I turned to my friend, Kathleen Liakos, the middle school social worker, and I asked her for help. Kathleen began recruiting for me. Because of the nature of her work, many of the students she encouraged to take part in Future Teachers had behavior or academic issues or special needs. We both felt that these students needed the program the most.

At the next FTC Friday, we had nearly fifty students, and we weren’t sure what to do with them. We had access to the gym, but there were too many students to play basketball or soccer. One of my Future Teachers suggested dodge ball. Since I still had nightmares of my own experiences playing dodge ball in middle school, I was a little hesitant, but my Future Teachers assured me that dodge ball would be so much more than just “dodge ball.” It would be learning about fair play. It would be mentoring the students who needed it the most. And, surprisingly, dodge ball would be a place where all students would be welcome. Middle students could participate, watch, or even just stand around. It would be a safe place for students to gather.

The Rewards

Each week, Future Teachers serviced approximately 80 middle school students, who could rotate between three stations:  homework, tutoring, games, and activities in the cafeteria; music instruction in the lecture hall; and dodge ball in the gym. The middle school students quickly took ownership of the program, and it was rewarding not only to me as Advisor, but also to the Future Teachers that so many students, including those who felt disenfranchised and marginalized, now had a place to call home.

Over the years, an interesting phenomenon occurred. As the middle school students grew older and began attending high school, they wanted to become Future Teachers. I now had a wide variety of students joining the club – and, unlike most clubs, these students were not in the top ten percent of their class. In fact, some of them had had discipline and other issues in school. Others had never participated in a co-curricular activity before.

I learned something extremely valuable from my experience with my new Future Teachers. I learned that when called upon, almost every student can become a leader. I learned that, if given a chance, even troubled students can accept responsibility and be extremely dependable. I learned that most students are waiting for teachers to recognize and help develop their potential. My Future Teachers were some of the most capable problem-solvers and role models that I have ever worked with.
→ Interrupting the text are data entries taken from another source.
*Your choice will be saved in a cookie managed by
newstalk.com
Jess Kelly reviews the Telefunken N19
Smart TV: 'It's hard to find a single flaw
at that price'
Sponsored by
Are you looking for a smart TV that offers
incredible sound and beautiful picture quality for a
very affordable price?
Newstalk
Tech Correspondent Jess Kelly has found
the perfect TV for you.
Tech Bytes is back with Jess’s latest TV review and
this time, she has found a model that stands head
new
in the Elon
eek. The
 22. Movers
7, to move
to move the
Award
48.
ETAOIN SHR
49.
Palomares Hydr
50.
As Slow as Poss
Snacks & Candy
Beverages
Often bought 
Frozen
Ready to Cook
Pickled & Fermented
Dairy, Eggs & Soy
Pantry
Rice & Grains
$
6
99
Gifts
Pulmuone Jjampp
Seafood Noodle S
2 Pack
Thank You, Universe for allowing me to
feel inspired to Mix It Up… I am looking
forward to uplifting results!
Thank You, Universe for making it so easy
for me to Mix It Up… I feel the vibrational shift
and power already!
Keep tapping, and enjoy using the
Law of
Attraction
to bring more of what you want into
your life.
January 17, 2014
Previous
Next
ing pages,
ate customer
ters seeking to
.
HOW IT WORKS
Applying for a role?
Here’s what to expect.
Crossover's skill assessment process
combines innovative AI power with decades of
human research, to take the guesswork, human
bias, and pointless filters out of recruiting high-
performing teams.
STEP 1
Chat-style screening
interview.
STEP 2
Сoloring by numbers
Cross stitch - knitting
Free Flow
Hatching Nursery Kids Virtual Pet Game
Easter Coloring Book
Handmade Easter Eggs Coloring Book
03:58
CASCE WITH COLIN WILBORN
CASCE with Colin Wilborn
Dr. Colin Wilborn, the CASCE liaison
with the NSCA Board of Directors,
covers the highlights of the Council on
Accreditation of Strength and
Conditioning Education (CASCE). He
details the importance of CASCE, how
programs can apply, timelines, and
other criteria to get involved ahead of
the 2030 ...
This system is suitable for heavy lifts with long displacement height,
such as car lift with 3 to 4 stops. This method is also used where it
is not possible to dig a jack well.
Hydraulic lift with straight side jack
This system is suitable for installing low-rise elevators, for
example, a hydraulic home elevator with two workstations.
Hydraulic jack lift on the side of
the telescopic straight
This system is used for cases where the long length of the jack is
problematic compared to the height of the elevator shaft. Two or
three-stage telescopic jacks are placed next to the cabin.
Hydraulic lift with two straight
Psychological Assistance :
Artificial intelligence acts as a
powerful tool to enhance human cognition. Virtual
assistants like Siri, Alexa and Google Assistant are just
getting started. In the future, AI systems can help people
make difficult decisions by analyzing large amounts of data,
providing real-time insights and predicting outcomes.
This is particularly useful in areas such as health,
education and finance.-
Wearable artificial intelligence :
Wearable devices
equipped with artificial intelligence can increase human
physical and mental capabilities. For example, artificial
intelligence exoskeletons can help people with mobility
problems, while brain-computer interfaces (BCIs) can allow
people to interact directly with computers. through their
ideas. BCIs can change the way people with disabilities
As the years flew by, many of my Future Teachers went on to become actual teachers. They teach a variety of subjects and grade levels. All of the Future Teachers say the FTC experience has impacted them in a myriad of ways. It is truly inspiring how many students have been positively affected by this program.

The grant for Future Teachers has run out this year, and there has been no talk at my school about continuing it. In its six years of operation, I truly believe that the Future Teachers Club has had a meaningful and long-lasting effect on students. It is an endeavor that has benefitted both middle and high school students, while helping to create the next teaching force.